DESCRIPTION OF THE TASK: Everything from the line with "闭幕式有的项目将开创历届奥运会" through the last line of the data below should be copied exactly, apart from the pictures.

DATA TO USE:
════════

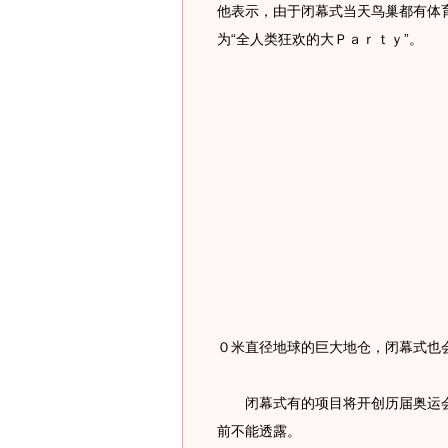
他表示，由于闭幕式当天鸟巢都有体
为“全人类狂欢的大Ｐａｒｔｙ”。
０米直径地球的巨大地仓，闭幕式也会
闭幕式有的项目将开创历届奥运会
前不能透露。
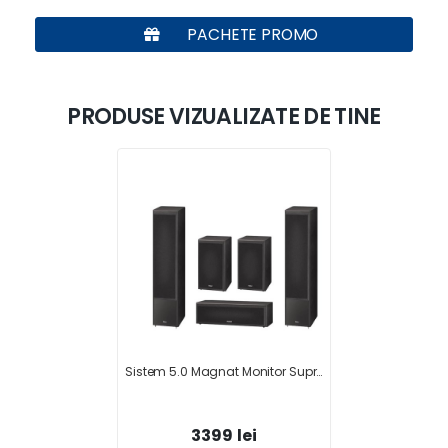
PACHETE PROMO
PRODUSE VIZUALIZATE DE TINE
Sistem 5.0 Magnat Monitor Supreme 1002+202+252
3399 lei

════════

OUTPUT OF THE EXERCISE:
闭幕式有的项目将开创历届奥运会
前不能透露。
PACHETE PROMO
PRODUSE VIZUALIZATE DE TINE
Sistem 5.0 Magnat Monitor Supreme 1002+202+252
3399 lei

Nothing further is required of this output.